JP2008101347A - Earthquake-resisting wall structure - Google Patents

Abstract

<P>PROBLEM TO BE SOLVED: To provide an earthquake-resisting wall structure which can efficiently and easily enhance earthquake-resisting strength, while reducing the weight of an earthquake-resisting wall. <P>SOLUTION: A space S is surrounded by an upside floor structure 2, a pair of column structures 3 for supporting the upside floor structure 2, and a downside floor structure 5 in which the pair of column structures is erected. A plurality of cylindrical bodies 6 are installed in the space S in such a manner that the axial centers of the cylindrical bodies are positioned along a direction almost orthogonal to a direction in which the pair of column structures face each other, and in such a manner as to be vertically and horizontally juxtaposed in the state of being connected to one another in the radial direction of the cylindrical body. Thus, the earthquake-resisting wall B is integrally constructed. <P>COPYRIGHT: (C)2008,JPO&INPIT

Description

  The present invention provides an earthquake-resistant structure in a space surrounded by an upper floor structure, a pair of column structures that support the upper floor structure, and a lower floor structure on which the pair of column structures are erected.
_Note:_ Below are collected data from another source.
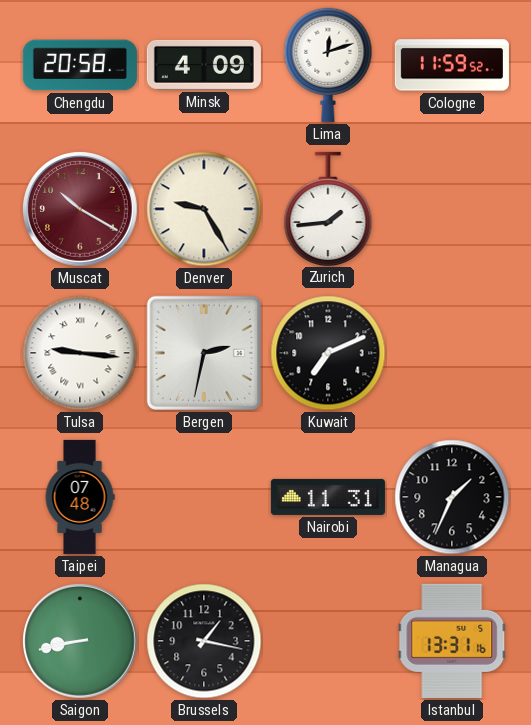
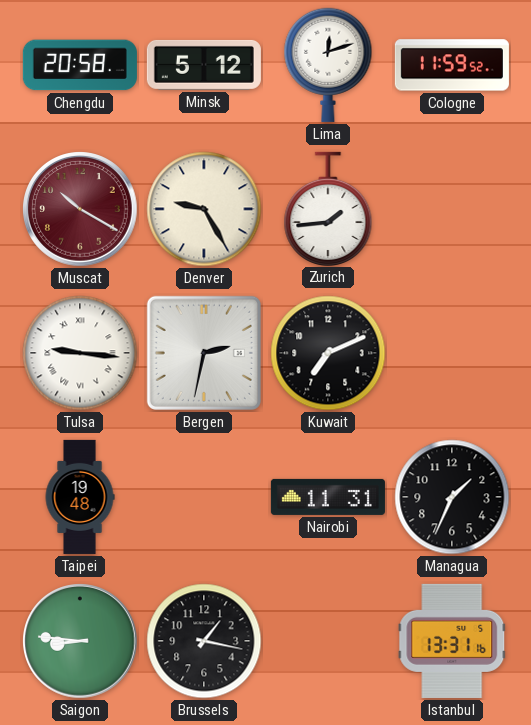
Minsk: 4:09 -> 5:12
Taipei: 07:48 -> 19:48
Saigon: 8:43 -> 8:46
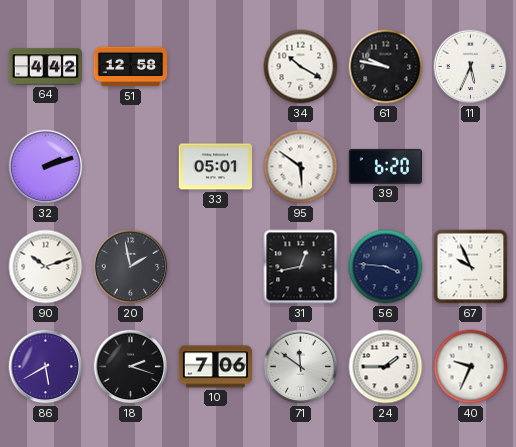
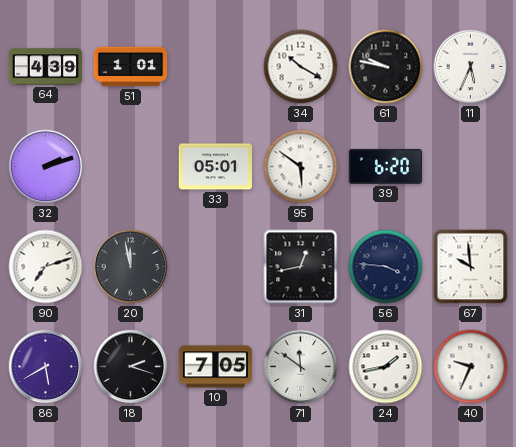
64: 4:42 -> 4:39
51: 12:58 -> 1:01
90: 10:12 -> 7:12
20: 1:58 -> 11:58
67: 9:56 -> 9:59
10: 7:06 -> 7:05
24: 1:45 -> 1:43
The present invention relates to a seismic wall structure in which walls are integrally constructed.

The above seismic wall structure is intended to increase the seismic strength by suppressing the deformation of a substantially rectangular frame structure in the side view consisting of an upper floor structure, a pair of pillar structures, and a lower floor structure. A seismic wall is built in the inner space of the frame frame.
In addition, the said earthquake-resistant wall structure is effective also in suppressing the deformation | transformation by the wind load etc. at the time of a storm of a frame-shaped frame.
In the conventional earthquake-resistant wall structure described above, a plurality of rectangular tubular steel square cylinders are installed in the inner peripheral space of the frame-like frame so that the workability can be improved while reducing the weight of the earthquake-resistant wall. The cylindrical shaft cores are placed along the direction that is substantially perpendicular to the direction in which the pair of pillar structures face each other, and the side surfaces of the cylinders are connected to each other vertically and horizontally so that the seismic walls are integrated. (For example, refer patent document 1).
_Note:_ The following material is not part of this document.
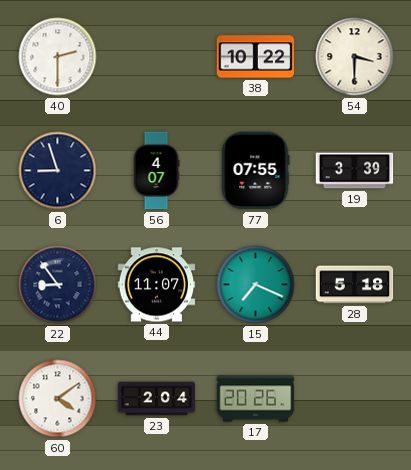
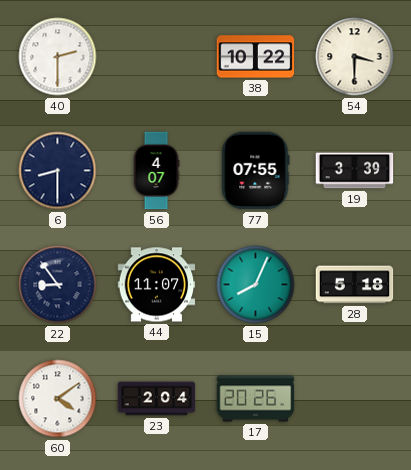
6: 8:57 -> 8:30
15: 7:19 -> 8:04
Japanese Patent Laid-Open No. 11-71907

However, in addition to the fact that the rectangular tubular body is easily deformed into a diamond shape in cross section, it forms the tubular side surface of the four flat plate portions that form the tubular wall of the rectangular tubular body. With a posture in which the pair of flat plate portions are substantially along the floor surface of the upper and lower floor structures, and the remaining pair of flat plate portions forming the cylindrical side surfaces are substantially along the column axis of the left and right column structures, Since a plurality of rectangular cylinders are installed side by side in the vertical and horizontal directions, and the flat plate parts facing each other are connected to each other, a seismic wall is integrally constructed in the inner peripheral space of the frame frame. When an external force that deforms a substantially rectangular frame-like frame into a rhombus shape is applied, each square tube also has a transverse cross-sectional shape that easily deforms into a rhombus so as to follow the deformation of the frame-like frame. In order to suppress deformation of the body, it is necessary to install a rectangular tube body with a thick cylinder wall and a large weight. Runode, while reducing the weight of the shear wall is a seismic intensity efficiently enhanced hard disadvantages.
This invention is made | formed in view of the said situation, Comprising: It aims at providing the earthquake-resistant wall structure which is easy to raise seismic strength efficiently, aiming at weight reduction of an earthquake-resistant wall.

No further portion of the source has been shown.